Vaccines to Mobilize B Cells for Cancer

Background

Monoclonal antibodies are the primary treatment option for targeted cancer therapies, yet they pose significant limitations within the clinic. Current antibodies target surface markers that are present on both cancer and healthy cells triggering off-target effects following administration. Consequently, almost all monoclonal antibodies cause adverse reactions ranging from minor to severe (grade 3 or higher) responses and at times, treatment-induced deaths. By contrast, cancer cells possess unique markers in the form of mutated proteins that are located intracellularly and are absent within healthy cells. The fragments of these proteins are present on the cancer cells’ surface as peptides that are displayed on their major histocompatibility complex 1 (MHCI) molecules. For antibody therapies the capacity to target these peptide MHCI molecules would significantly mitigate off-target effects, resulting in a safer therapy.

Technology Overview

This technology from the University of Toronto is a vaccine that induces patients’ own B cells to produce antibodies that target cancer exclusive peptide MHCI molecules. Specifically, researchers have developed an antigen design that efficiently delivers a single-chain cancer peptide-MHCI (pMHCI) molecule to the lymph node (). This antigen design uniquely triggers the production of peptide MHCI targeting antibodies from B cells while traditional antigens (i.e. peptides or whole protein from which the peptides are derived from) fail to do so.
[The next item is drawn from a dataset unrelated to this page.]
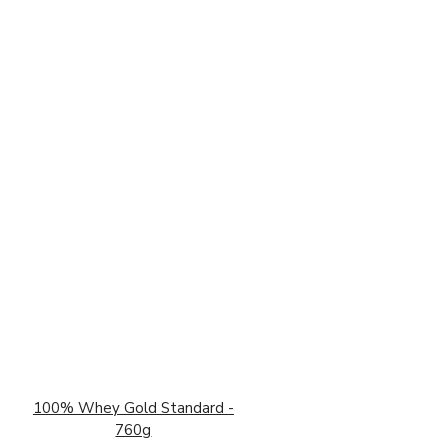
100% Whey Gold Standard -
760g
The antigens can be delivered through multiple vaccine modalities such as recombinant proteins or encoded in mRNA. Overall, this vaccine platform induces continuous production of cancer exclusive antibodies directly within patients.

Stage of Development

Proof-of-concept studies have been conducted. The researchers have developed and characterized the antigen through in vitro assays. They have also verified that this antigen can induce specialized antibodies that recognize peptide MHCI molecules within a mouse model. Moreover, vaccination with this antigen protects against a melanoma challenge in prophylactic () and active therapy settings. Currently, they are conducting more in-depth analyses of the antibody response as well as evaluating the vaccine’s efficacy in treating existing tumors.

Benefits

This vaccine is a disruptive platform that, for the first time, mobilizes B cells towards effective cancer therapy. By placing the onus onto B cells to discover and mass produce antibodies, the vaccine overcomes several limitations associated with monoclonal antibody R&D and production. It offers personalization potential; its modular design allows incorporation of multiple patient-specific neoantigens.

Applications

The vaccine is intended to be used for cancer therapies as a form of targeted treatment option.